ING’s Francesco Pesole says the Dollar hovers under 99, vulnerable to inflation and Middle East peace risks

    by VT Markets
    /
    Apr 10, 2026

    The US Dollar Index (DXY) is trading just below 99.0, with potential for further falls if a lasting Middle East peace deal is reached and shipping through the Strait of Hormuz returns to normal.

    Attention is on the March US CPI release, with expectations for headline CPI to rise by 0.9 percentage points to 3.4% year-on-year. Core CPI is forecast to edge up from 0.2% to 0.3% month-on-month.

    Federal Reserve Focus On Core Inflation

    The Federal Reserve is expected to focus on possible second-round effects from energy prices, which may show up in core inflation after several months. The CPI report is not expected to alter market pricing for the Fed unless inflation is much higher than forecast.

    Higher inflation may also feed into US domestic politics, with some Republicans opposing the war and rising petrol prices. This could increase pressure on President Donald Trump to pursue a peace deal.

    With inflation in the news, further near-term dollar weakness may be harder to sustain. Middle East developments are still described as the main factor for near-term moves in USD.

    Looking back at the analysis from 2025, we can see the same core drivers are at play today: geopolitical tensions and inflation.
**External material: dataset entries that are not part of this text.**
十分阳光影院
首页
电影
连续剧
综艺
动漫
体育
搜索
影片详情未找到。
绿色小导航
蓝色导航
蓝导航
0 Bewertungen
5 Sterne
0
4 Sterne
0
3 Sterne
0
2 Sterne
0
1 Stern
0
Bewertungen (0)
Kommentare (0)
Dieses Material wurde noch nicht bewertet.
The focus then was on a potential Middle East peace deal and its impact on the Dollar. This framework remains useful for assessing the market now.

    Today Market Drivers And Trade Setups

    While the Strait of Hormuz is calmer, we now see persistent risks from naval standoffs in the South China Sea. These tensions have kept a floor under the dollar as a safe-haven asset, much like the Mideast risks did back then. Recent data from the U.S. Maritime Administration shows shipping insurance premiums for that region have edged up 5% in the last quarter, reflecting this nervousness.
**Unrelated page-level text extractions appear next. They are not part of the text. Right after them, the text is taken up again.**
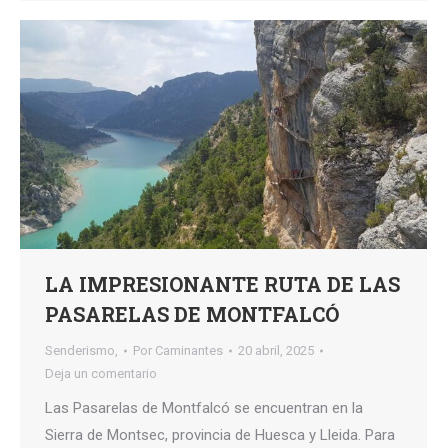
LA IMPRESIONANTE RUTA DE LAS
PASARELAS DE MONTFALCÓ
Senderismo,
Por
Caminantes
20 abril, 2025
Deja un comentario
Las Pasarelas de Montfalcó se encuentran en la
Sierra de Montsec, provincia de Huesca y Lleida. Para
    Unlike the modest core CPI acceleration we watched for in 2025, today’s challenge is stickier inflation. The latest report for March 2026 showed core inflation holding firm at 3.1%, preventing the Federal Reserve from signaling any clear dovish pivot. This keeps rate cut expectations for the second half of the year in doubt.

    This dynamic helps explain why the Dollar Index is not below 99.0 as it was during that period of optimism in 2025. Today, the DXY is holding strong around the 104.5 level. This strength reflects a market pricing in higher-for-longer US rates compared to its global peers.
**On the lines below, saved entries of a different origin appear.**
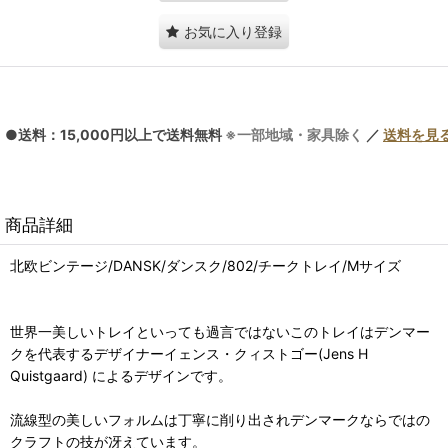
お気に入り登録
●送料：15,000円以上で送料無料
※一部地域・家具除く
／
送料を見
商品詳細
北欧ビンテージ/DANSK/ダンスク/802/チークトレイ/Mサイズ
世界一美しいトレイといっても過言ではないこのトレイはデンマー
クを代表するデザイナーイェンス・クィストゴー(Jens H
Quistgaard) によるデザインです。
流線型の美しいフォルムは丁寧に削り出されデンマークならではの
クラフトの技が冴えています。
    For derivative traders, this environment suggests preparing for continued volatility rather than a clear directional trend. We see value in strategies like long strangles on major pairs like EUR/USD, which would profit from a significant move in either direction driven by a Fed surprise or a geopolitical flare-up. The Cboe FX Volatility Index (EUVIX) has ticked up to 7.8, showing the market is pricing in more chop ahead.

    Given the persistent US inflation data, a tactical trade could involve buying near-term call options on the Invesco DB U.S. Dollar Index Bullish Fund (UUP). This provides upside exposure if the Fed delays cuts further, while capping downside risk to the premium paid. With the DXY testing resistance at 104.5, such a position would benefit from a breakout towards the 105.50 highs we saw late last year.